カテゴリがAになり日本代表に選ばれる可能性も出てきた

飛躍の理由の一つは、登録区分の変更だ。日本で5年目を迎える今季、カテゴリBからAになり、より柔軟な起用が可能になった。さらに、それは日本代表の資格取得にもつながる。実際、開幕前には日本代表入りを期待される選手の一人に取り上げられた。「もちろん、そのようなコメントが出ているのはうれしいこと。そこにたどり着くところまで頑張らなければいけない。いつか代表にいけたらいいなと思います」と話している。

最後に、どうしても聞いておきたいことがあった。第2節の終了間際、5点を追う攻撃の最中に“DK”が外へボールを蹴り出し、試合を終わらせた場面についてだ。ボーナスポイントの勝ち点1を守るための決断だったが、逆転を期待していた客席はザワついた。「いま、そのときを思い返すと?」と聞くと、“DK”は決意に満ちた表情で答えた。

「映像を見返したときには、違う判断もあったのではないかとも思いました。ただ、すべては過去のことです。大事なのは、それから次をどう考えるかです」

21歳で日本に来た選択。1ポイントを得るための勇気ある判断。すべてを正解に導くために、“DK”は努力を積み重ねていく。

(籠信明)

三重ホンダヒート


三重ホンダヒートのキアラン・クローリー ヘッドコーチ(左)、レメキ ロマノ ラヴァ ゲームキャプテン

三重ホンダヒート
キアラン・クローリー ヘッドコーチ

「自分から申し上げることはあまりありません。前半に関しては、完全な恥さらしだったと思っています。タックルを決めることもできず、ボールをコントロールすることも一切できませんでした。後半、少しは良くなった部分もあったとは思いますが、その時点ですでに試合は決まっていました」

──開幕からの3試合はメンバーを比較的固定していましたが、この試合では宮坂航生選手が初キャップを獲得するなど、いくつかの変化がありました。どのような狙いがありましたか。

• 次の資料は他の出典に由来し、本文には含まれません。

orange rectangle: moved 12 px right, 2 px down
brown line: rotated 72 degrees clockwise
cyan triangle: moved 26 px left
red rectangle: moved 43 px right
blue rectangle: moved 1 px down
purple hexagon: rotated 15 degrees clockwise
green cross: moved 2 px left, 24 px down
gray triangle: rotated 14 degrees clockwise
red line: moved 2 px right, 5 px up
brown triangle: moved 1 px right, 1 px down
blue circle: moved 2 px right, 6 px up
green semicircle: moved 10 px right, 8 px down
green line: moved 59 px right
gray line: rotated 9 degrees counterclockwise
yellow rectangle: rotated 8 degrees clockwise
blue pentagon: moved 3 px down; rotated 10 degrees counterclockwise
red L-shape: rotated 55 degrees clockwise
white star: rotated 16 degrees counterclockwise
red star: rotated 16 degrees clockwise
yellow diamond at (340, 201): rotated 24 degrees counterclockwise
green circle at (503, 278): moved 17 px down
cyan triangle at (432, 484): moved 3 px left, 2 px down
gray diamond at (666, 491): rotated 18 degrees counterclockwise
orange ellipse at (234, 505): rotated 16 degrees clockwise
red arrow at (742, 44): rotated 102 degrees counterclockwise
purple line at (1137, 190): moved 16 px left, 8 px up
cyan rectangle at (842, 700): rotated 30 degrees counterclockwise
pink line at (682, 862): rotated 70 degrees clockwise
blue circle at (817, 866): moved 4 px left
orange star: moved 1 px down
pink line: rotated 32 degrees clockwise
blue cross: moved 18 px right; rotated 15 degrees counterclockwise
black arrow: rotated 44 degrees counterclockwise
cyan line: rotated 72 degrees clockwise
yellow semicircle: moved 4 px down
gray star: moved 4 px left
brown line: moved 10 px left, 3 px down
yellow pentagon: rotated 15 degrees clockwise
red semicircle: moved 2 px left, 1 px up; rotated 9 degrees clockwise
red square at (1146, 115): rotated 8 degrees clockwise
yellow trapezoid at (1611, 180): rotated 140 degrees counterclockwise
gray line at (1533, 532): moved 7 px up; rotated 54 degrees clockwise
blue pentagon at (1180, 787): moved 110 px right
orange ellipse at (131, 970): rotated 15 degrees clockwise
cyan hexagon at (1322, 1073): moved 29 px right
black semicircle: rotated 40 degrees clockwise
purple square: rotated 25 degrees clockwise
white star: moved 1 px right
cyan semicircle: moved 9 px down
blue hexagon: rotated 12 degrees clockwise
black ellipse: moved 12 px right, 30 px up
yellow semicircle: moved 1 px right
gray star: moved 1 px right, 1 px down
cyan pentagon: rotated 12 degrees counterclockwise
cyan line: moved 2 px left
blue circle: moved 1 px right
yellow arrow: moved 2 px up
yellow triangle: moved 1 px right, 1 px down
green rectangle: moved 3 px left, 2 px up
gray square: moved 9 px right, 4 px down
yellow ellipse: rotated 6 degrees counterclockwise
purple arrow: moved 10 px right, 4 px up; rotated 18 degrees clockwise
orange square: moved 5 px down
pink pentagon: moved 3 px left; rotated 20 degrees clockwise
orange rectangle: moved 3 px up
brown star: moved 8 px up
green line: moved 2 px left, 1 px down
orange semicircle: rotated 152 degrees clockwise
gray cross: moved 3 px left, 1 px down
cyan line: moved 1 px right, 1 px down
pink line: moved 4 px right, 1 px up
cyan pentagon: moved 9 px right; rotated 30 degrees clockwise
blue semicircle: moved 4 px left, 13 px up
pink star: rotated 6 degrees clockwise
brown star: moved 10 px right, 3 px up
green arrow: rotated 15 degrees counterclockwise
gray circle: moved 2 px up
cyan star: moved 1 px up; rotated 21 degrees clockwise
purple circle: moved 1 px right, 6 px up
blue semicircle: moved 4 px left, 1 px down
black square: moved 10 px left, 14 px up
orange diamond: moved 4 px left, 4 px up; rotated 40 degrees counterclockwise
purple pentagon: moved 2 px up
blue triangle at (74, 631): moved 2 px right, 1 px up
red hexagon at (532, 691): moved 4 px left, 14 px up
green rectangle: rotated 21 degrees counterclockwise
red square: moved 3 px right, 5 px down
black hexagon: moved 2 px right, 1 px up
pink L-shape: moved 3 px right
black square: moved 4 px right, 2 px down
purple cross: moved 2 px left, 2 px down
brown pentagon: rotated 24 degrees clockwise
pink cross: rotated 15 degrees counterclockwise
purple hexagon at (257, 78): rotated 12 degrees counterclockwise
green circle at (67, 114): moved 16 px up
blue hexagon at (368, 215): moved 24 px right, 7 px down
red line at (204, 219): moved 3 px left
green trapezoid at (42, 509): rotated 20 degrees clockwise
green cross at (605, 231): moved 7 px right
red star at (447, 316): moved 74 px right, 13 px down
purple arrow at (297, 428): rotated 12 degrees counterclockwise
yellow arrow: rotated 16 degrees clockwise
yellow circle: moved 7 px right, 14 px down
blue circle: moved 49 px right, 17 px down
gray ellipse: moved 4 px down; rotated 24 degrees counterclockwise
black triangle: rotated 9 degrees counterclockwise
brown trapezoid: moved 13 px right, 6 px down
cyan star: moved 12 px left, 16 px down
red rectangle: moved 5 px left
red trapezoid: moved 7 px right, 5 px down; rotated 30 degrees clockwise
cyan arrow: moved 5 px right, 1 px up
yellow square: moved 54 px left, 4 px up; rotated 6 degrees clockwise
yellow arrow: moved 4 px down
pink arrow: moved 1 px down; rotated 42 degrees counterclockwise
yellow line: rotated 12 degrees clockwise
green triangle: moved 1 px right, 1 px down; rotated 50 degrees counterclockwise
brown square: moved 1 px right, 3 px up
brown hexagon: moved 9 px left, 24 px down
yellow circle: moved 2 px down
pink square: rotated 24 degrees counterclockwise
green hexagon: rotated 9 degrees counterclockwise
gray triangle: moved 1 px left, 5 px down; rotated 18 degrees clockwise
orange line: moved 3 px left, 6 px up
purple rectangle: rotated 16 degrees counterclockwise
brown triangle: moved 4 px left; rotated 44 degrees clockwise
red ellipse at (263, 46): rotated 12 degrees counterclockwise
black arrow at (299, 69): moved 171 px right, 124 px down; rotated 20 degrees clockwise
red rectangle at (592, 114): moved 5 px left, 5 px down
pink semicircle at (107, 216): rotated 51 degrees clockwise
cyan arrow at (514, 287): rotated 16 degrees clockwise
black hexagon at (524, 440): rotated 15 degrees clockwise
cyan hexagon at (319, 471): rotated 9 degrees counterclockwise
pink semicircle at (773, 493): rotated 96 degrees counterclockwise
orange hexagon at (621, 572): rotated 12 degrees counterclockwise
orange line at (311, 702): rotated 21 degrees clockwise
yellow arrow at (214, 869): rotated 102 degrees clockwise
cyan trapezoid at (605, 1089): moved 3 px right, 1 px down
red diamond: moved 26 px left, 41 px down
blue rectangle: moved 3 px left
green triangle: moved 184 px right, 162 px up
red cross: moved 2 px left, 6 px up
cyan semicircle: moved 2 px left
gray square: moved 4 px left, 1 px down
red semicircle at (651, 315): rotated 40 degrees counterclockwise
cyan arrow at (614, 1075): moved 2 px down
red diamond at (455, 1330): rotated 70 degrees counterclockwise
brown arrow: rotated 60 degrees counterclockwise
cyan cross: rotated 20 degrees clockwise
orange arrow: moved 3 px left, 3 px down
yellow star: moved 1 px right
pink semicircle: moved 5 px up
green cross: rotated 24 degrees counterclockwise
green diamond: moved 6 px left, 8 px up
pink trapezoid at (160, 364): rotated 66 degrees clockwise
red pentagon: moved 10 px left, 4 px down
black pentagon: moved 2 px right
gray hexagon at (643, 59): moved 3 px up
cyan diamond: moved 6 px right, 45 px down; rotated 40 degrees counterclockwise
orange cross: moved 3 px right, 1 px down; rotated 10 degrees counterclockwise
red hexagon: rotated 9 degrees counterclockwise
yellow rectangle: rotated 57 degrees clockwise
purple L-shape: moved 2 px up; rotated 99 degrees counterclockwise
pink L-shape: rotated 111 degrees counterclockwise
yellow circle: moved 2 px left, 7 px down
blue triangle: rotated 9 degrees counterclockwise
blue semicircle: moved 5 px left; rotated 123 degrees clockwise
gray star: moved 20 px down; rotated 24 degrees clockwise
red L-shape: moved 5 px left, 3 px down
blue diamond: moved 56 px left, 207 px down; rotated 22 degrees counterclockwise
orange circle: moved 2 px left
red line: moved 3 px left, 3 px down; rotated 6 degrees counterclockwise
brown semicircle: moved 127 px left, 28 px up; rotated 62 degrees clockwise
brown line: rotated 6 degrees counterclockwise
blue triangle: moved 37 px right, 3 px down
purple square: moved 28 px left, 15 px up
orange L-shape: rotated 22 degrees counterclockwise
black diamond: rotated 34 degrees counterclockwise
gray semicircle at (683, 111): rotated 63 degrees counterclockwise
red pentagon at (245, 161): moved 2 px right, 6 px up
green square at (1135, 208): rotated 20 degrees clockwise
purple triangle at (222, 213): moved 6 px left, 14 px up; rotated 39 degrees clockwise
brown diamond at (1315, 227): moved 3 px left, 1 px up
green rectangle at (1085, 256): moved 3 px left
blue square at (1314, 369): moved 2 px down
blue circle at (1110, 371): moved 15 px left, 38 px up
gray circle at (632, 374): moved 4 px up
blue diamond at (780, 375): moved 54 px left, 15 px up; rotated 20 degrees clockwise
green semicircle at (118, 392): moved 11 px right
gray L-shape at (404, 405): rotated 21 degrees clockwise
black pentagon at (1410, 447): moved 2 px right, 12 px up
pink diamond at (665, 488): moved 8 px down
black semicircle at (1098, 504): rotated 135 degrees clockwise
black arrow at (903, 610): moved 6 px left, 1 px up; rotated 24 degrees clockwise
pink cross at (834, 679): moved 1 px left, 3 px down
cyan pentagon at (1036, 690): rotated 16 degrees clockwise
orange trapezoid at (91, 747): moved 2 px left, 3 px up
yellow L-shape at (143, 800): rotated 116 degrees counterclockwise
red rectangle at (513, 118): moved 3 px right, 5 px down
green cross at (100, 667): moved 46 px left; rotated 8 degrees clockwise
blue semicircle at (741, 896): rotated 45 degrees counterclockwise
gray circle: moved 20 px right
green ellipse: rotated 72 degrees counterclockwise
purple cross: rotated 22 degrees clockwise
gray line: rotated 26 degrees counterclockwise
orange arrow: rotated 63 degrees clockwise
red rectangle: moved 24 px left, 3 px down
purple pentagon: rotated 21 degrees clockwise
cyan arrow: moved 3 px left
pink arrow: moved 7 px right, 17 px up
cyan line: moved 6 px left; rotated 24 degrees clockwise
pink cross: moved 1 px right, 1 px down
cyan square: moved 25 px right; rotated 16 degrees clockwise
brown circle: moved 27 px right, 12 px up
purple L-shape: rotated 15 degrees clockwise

「まず宮坂についてですが、実は彼を9番として出場させたかったです。ただ、ベン・ポルトリッジのハムストリングの状態に不安があり、交代を余儀なくされたため、9番として起用することは叶いませんでした。宮坂は試合運びのペースを上げられるプレーヤーだと思っています。その点を評価して今週のメンバーに加えましたが、残念ながら今日はフォワードの後ろでボールをさばくような場面を作ることができませんでした。23名のゲームメンバーについては、私は毎週ベストチームを選んでいます。試合の入りも、試合が終わる段階も、常にベストチームであることを最優先に考えています。その考えの下で今週末を戦いましたが、映像を確認した上で、来週以降に向けて変更を検討する余地はあると思います」

三重ホンダヒート
レメキ ロマノ ラヴァ ゲームキャプテン

「(試合については)ヘッドコーチが言ったとおりです。前半はミスタックルが多く、フィジカルのバトルですべて負けてしまいました。上を目指し、プレーオフトーナメント出場圏内に入るためにも、そこは絶対に必要な部分ですし、ラグビーの基本です。フィジカルのスポーツなので、そこができなければ試合には勝てません。後半はボールをキープできる時間も増え、自分たちのやりたいことは多少できましたが、0-31になった時点で試合は終わっていました」

──今日は宮坂選手が初キャップを獲得しました。同じバックスで、7人制日本代表の後輩でもありますが、どのような選手ですか。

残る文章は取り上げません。